The process of becoming a licensed Marriage and Family Therapist includes earning a Master’s degree (two to three years) from a Board-approved graduate program and then completing several years of training and clinical internships by working with a variety of client populations. Following this process, two rigorous Board exams must be passed in order to become Licensed Marriage and Family Therapist in California. I completed my graduate education, professional training and clinical internships, and licensure process in the San Francisco Bay Area.
I earned my M.A. at John F. Kennedy University in the Bay Area and then went on to work at several different clinical internships: an adult day treatment center, a methadone clinic, and as a Therapeutic Behavioral Services (TBS) clinician. I also completed a two-year advanced Post-Graduate Training Program in Psychodynamic Theory and Practice at The Psychotherapy Institute in Berkeley.
In September 2014 I completed Anger Management Training via the California Association of Anger Management Providers (CAAMP) and use some of those skills and strategies in my work with clients.
What are your therapy business hours?
At this time (2016) I am only able to refer you to other clinicians.
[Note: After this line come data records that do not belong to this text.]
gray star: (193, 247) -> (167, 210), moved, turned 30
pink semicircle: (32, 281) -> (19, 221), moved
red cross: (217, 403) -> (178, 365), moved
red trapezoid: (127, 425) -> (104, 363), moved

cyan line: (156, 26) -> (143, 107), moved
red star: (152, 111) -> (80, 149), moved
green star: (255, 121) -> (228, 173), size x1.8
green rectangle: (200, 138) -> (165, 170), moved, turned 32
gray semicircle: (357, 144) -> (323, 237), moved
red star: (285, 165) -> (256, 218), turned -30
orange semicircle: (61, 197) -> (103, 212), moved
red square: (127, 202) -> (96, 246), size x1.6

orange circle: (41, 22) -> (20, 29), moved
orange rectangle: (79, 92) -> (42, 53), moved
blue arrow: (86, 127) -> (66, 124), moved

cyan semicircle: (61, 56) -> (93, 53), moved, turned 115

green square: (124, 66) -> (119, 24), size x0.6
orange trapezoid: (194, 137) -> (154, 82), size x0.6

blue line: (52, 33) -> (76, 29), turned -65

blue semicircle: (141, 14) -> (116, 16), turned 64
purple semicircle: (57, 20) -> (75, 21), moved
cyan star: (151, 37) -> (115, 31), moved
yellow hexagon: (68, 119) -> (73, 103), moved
Is my therapy information kept confidential?
Yes. I am required by law to keep your information, and the content of your sessions, private. There are some exceptions to confidentiality that I would be happy to discuss with you in person, or you can view my Informed Consent form here.
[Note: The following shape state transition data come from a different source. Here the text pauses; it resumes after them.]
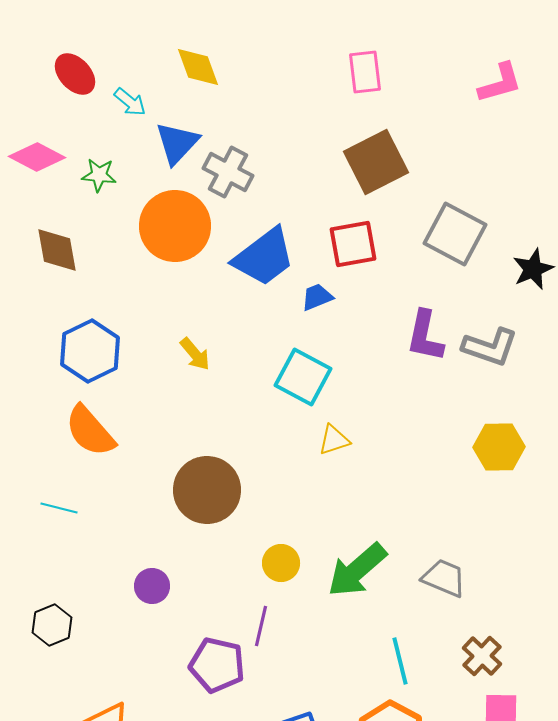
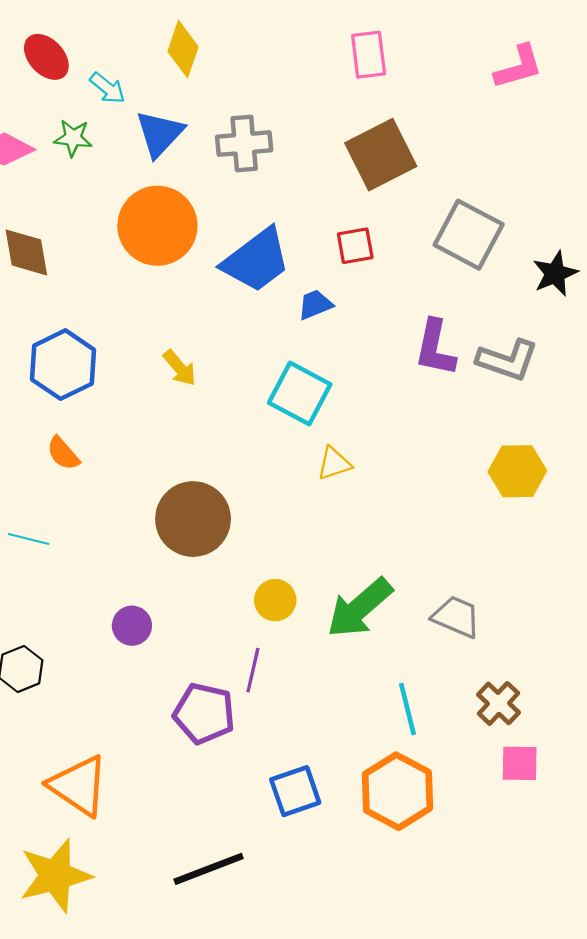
yellow diamond: (198, 67) -> (183, 49), turned 39
gray cross: (228, 172) -> (244, 144), moved, turned -33
green star: (99, 175) -> (73, 138), moved
red square: (353, 244) -> (355, 246), size x0.7
orange semicircle: (90, 431) -> (63, 453), size x0.6

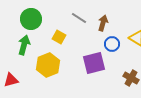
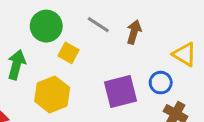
green circle: (31, 19) -> (46, 26), moved
blue circle: (112, 44) -> (161, 83), moved

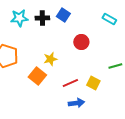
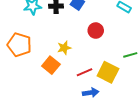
yellow square: (93, 83) -> (108, 72), size x1.5

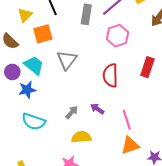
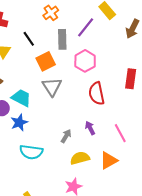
orange square: (43, 34) -> (46, 61), moved
pink hexagon: (118, 36) -> (85, 61), moved
purple arrow: (97, 109) -> (90, 128), turned 40
orange triangle: (130, 145) -> (109, 160), moved

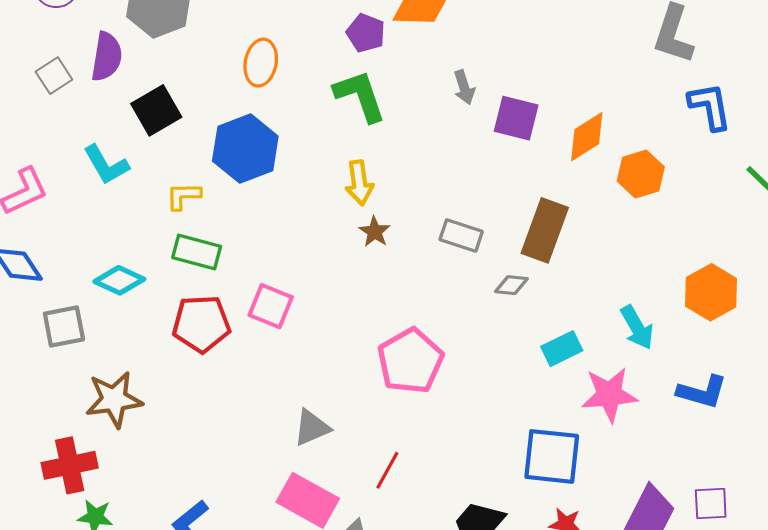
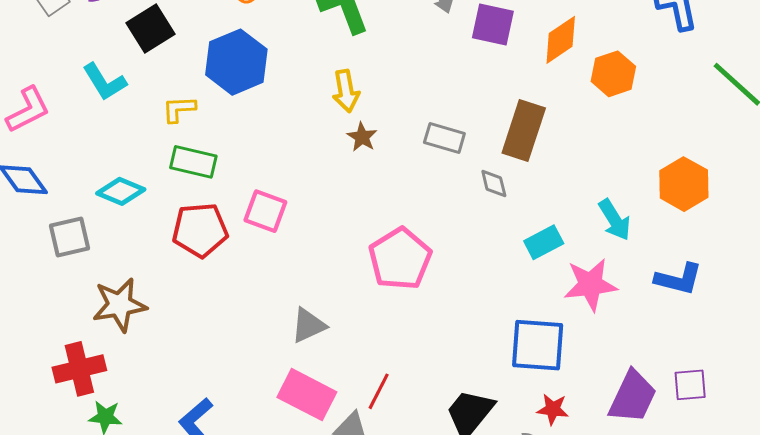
gray diamond: (511, 285) -> (494, 184), turned 72
red line: (387, 470) -> (379, 391), moved

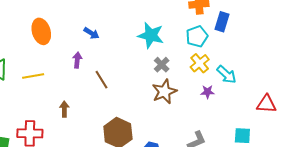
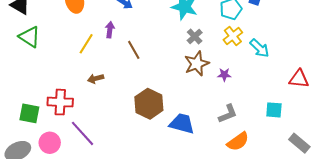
yellow line: (33, 76) -> (86, 44), moved, turned -50
purple star: (208, 92) -> (224, 75), moved
brown arrow: (64, 109) -> (96, 79), turned -105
If you are using health insurance to pay for your mental health therapy, then I am required to make a psychiatric diagnosis and share that with your insurance company. Clients should be warned that such information could come up in future federal job applications, or in other unintended ways. But psychotherapy via your health insurance is affordable.
What are your fees?
My full fee is $120 per 50-minute hour. I am willing to adjust my fees in some cases. I prefer to have a “fee adjustment” discussion in-person and not by phone/e-mail.
Do you accept health insurance?
Yes, I am on Blue Shield of CA, Magellan and Anthem Blue Cross. If I am not on your plan, I can also provide you with a receipt for services, (called a “super-bill”) which you can submit to your insurance company for reimbursement. Although super-bills do not disclose specific issues discussed in therapy, clients should know most insurance companies require a psychiatric diagnosis for reimbursement. You may want to consult with your insurance provider to determine their out-of-network reimbursement policies.
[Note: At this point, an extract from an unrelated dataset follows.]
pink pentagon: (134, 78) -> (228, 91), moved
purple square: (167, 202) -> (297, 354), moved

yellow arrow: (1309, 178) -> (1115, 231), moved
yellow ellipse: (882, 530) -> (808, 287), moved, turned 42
How long is each therapy session?
I provide a 50-minute session for both individual and couples’ work. Most individual clients feel that meeting once per week is helpful, while others prefer to meet twice or even three times per week. It is usually best for us to discuss your therapeutic goals and decide together what is best for you.
What do the initials M.F.T. or L.M.F.T. mean?
M.F.T. stands for “Marriage and Family Therapist,” and L.M.F.T. means “Licensed Marriage and Family Therapist”. This label can be misleading because MFTs often work with much more than just “marriage” and “families”. These acronyms are interchangeably used to refer to a therapist’s official license designation.
After a two or three-year graduate program to earn a Master’s degree, a Marriage and Family Therapist Registered Intern completes a series of supervised internships to accumulate hours of experience, training, and supervision toward their eventual licensure. Any MFT Intern who is seeing clients must be supervised by a licensed clinician. After earning a minimum of 3,000 hours in an average of two to five years, an MFT Intern sits for two different license exams before becoming a Licensed Marriage and Family Therapist. MFTs are licensed by the State of California and are bound by laws and ethical guidelines.